Альфонс больше ничего не сказал. Может быть, Симона влюбится в этого перса. Может быть, ювелир окажется столь же восприимчивым, как и он сам когда-то. Может быть, он женится на Симоне и обеспечит ей честное и достойное существование. Обнаружив в свое время, что она готова с энтузиазмом воспринимать новое, Альфонс взялся обучать девушку фарси: он как будто снова побывал в стране, которой ему так не хватало. Теперь, когда провидение послало ей перса, полученные знания наверняка помогут ей.
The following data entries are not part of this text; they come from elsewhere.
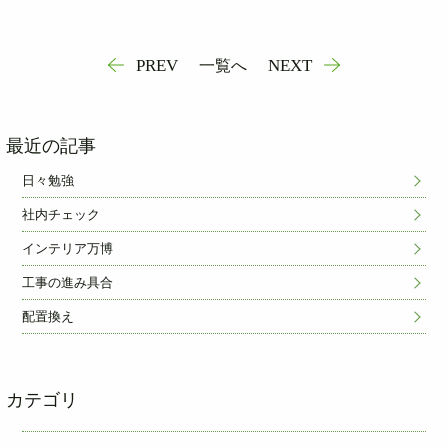
PREV
NEXT
一覧へ
最近の記事
日々勉強
社内チェック
インテリア万博
工事の進み具合
配置換え
カテゴリ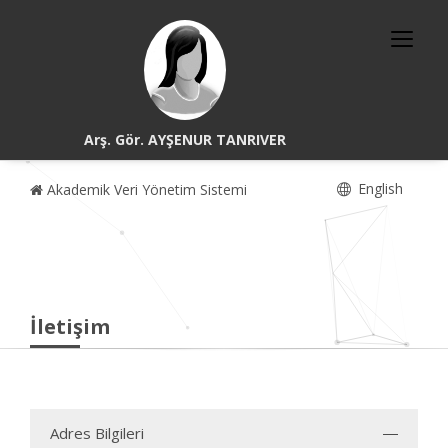
Arş. Gör. AYŞENUR TANRIVER
English
Akademik Veri Yönetim Sistemi
İletişim
Adres Bilgileri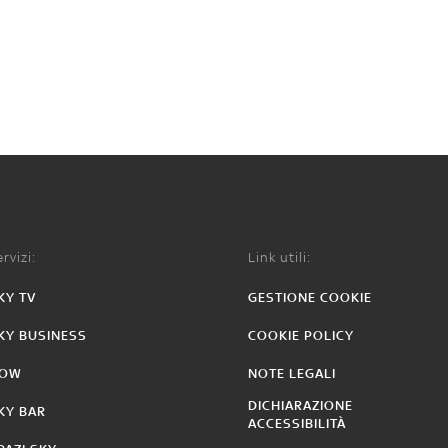
rvizi:
Link utili:
KY TV
GESTIONE COOKIE
KY BUSINESS
COOKIE POLICY
OW
NOTE LEGALI
DICHIARAZIONE
KY BAR
ACCESSIBILITÀ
— Тогда почему бы вам не посоветовать Симоне получше узнать этого перса? Тогда она сможет держать его при себе, как вы поступили со мной.
— Нет, Альфонс, никогда! — перебила его Габриэль. — Я связываю с ней большие надежды. Можешь считать перса катализатором, который ускорит ее вступление в уготованный ей мир.
Он вздохнул, услышав решительный ответ. Ее мечта уже воплощалась в реальность. В свое время он тоже воспринимал случайную встречу с ней как мимолетное увлечение, столь приятное после долгих месяцев воздержания. Но случайная связь превратилась в стойкую привязанность, которая длилась вот уже тридцать лет. Она сумела посадить его на цепь, дала ему новое имя — Альфонс, которое звучало достаточно внушительно, чтобы он мог обходиться без фамилии. Но для Симоны он хотел большего, он хотел, чтобы она встретила такого мужчину, который будет равным ей.
— Что я могу сделать для вас, Габриэль? Что я могу сделать для Симоны?
Мадам Габриэль подошла к нему и уселась ему на колени.
— Расскажи ей о Персии, приукрась экзотичность твоей страны; нарисуй ей неотразимого героя, с которым ей захотелось бы познакомиться. Помнишь, как мы с тобой встретились в первый раз, Альфонс? Ты завладел моим сердцем, когда положил мне руку на плечо и пригласил поужинать вместе. Помнишь, как ты убирал волосы за уши? И я хочу, чтобы Симона представляла в своем воображении как раз такого мужчину.